#### Records shown
#####
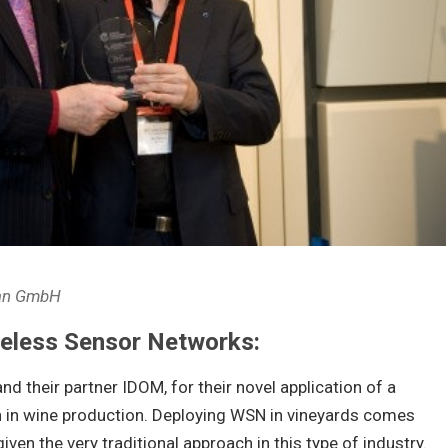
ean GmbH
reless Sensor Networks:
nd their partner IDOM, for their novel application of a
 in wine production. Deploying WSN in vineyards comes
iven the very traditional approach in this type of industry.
#####
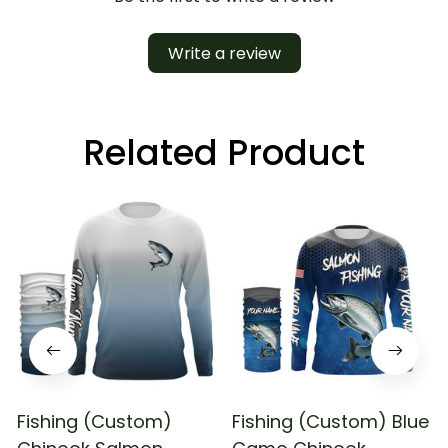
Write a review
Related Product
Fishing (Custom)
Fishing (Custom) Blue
#####
#### Exercise aim
Please, from the material above, copy only the lines from the line with "Related Product" up to and including the line with "Fishing (Custom) Blue", exactly as written.

#### Response to the task
Related Product
Fishing (Custom)
Fishing (Custom) Blue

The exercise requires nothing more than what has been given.